Os bens dominicais podem ser utilizados por particulares por meio do instrumento da Concessão de Direito Real de Uso - CDRU. Segundo Di Pietro (2006), esse instrumento caracteriza-se por ser direito real resolúvel, que se constitui por instrumento público ou particular sendo inscrito e cancelado em livro especial. Poder ser remunerada ou gratuita, por tempo certo ou indeterminado e a sua finalidade só pode ser a que vem expressa no artigo 7º, caput do Decreto-Lei nº 271/67 – urbanização, industrialização, edificação, cultivo da terra, ou outra utilização de interesse social. É transferível por ato intervivos ou causa mortis e resolúvel, antes do termo se o concessionário der ao imóvel uma destinação diversa da estabelecida no contrato ou termo, ou descumprir cláusula resolutória do ajuste, perdendo, neste caso, as benfeitorias de qualquer natureza (DI PIETRO, 2006, p. 667).

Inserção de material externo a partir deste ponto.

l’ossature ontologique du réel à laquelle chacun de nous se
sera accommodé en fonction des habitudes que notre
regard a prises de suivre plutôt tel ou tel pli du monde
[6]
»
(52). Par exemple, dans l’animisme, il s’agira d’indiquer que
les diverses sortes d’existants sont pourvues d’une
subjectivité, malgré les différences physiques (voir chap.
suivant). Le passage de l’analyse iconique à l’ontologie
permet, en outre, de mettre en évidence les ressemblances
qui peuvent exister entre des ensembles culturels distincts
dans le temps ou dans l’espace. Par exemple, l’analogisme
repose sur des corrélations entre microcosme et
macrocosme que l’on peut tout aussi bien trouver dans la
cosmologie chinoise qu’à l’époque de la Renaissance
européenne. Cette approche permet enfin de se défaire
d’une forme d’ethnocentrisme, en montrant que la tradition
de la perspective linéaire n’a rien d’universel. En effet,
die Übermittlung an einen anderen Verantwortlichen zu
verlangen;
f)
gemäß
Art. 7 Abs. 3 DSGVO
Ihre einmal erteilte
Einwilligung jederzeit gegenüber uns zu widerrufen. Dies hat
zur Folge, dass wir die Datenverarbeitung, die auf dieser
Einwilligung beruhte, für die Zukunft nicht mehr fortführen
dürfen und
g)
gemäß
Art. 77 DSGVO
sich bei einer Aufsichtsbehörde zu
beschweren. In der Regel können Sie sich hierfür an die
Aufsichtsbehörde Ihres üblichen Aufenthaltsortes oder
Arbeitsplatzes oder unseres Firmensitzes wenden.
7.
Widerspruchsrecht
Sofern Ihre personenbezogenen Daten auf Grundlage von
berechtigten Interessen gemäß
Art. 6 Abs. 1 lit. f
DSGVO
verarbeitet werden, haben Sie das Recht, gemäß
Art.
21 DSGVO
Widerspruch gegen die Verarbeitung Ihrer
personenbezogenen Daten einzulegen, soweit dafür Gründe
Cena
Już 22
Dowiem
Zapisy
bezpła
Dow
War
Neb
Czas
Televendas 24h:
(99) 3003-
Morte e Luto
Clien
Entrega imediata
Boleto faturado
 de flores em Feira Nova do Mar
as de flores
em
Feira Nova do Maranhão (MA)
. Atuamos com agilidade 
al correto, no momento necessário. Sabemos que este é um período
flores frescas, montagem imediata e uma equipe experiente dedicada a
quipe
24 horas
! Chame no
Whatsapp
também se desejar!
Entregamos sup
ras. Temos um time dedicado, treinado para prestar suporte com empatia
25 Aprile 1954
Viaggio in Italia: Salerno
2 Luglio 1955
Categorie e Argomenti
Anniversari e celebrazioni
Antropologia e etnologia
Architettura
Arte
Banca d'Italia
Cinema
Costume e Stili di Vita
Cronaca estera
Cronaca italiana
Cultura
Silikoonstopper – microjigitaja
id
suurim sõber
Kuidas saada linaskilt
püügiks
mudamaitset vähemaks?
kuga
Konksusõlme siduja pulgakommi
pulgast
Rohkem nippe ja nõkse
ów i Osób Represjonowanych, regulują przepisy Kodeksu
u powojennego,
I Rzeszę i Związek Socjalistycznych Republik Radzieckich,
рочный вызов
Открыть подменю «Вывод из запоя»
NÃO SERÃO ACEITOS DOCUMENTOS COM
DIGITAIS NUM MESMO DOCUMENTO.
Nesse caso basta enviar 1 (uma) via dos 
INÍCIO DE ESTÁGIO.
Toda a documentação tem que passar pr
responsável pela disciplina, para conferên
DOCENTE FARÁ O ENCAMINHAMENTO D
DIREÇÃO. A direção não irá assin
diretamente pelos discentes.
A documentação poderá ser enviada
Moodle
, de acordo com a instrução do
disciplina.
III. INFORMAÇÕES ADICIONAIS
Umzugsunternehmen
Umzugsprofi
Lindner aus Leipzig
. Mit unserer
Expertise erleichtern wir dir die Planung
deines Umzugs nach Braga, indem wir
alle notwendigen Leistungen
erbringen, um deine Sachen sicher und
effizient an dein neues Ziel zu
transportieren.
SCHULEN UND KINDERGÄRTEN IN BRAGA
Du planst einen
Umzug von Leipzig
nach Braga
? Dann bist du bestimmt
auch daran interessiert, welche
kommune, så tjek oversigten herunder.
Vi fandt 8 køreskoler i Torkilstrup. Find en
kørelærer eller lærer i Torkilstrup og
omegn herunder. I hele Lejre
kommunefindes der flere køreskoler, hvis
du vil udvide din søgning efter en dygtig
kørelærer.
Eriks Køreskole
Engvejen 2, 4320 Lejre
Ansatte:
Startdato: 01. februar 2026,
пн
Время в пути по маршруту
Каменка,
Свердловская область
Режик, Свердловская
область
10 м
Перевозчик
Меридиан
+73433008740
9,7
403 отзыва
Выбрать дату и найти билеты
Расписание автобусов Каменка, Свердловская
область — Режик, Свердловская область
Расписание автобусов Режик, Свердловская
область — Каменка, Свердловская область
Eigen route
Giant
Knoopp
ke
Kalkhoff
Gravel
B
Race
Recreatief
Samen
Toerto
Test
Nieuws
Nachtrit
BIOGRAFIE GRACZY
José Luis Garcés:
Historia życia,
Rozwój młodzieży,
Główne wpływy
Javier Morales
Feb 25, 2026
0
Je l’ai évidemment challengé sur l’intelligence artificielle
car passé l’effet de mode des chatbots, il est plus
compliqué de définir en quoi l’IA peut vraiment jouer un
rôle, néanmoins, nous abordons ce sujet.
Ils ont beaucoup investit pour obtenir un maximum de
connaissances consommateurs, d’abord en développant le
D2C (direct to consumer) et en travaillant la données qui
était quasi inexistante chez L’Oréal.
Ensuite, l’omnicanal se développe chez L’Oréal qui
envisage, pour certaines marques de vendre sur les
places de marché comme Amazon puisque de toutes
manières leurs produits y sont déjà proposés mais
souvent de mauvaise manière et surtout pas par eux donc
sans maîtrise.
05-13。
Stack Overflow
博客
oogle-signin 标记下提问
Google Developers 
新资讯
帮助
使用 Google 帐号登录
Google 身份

No caso da várzea, os institutos mais adequados para que o Poder Público faça a cessão para o uso privado são: a Concessão de Uso, a Concessão de Direito Real de Uso e o direito de superfície. O uso desses instrumentos depende do interesse público e a limitação legal (BENATTI, 2005). Qualquer que seja a possibilidade de uso de várzea, o domínio é sempre da União e a transferência do usufruto para o ocupante se fará pelo contrato administrativo, assegurando os interesses ambientais da sociedade.

Enquanto os interesses ambientais da sociedade forem mantidos, o direito de uso não predatório de várzea é garantido aos beneficiários do contrato de concessão. Assim, enquanto o uso adequado da área, conforme o contrato, não for violado, os herdeiros dos beneficiários também possuem o direito de uso da área dentro de vigência do tempo do contrato (BENATTI, 2011). Mas por descumprimento das cláusulas do contrato, a área retorna para o domínio da Administração Pública.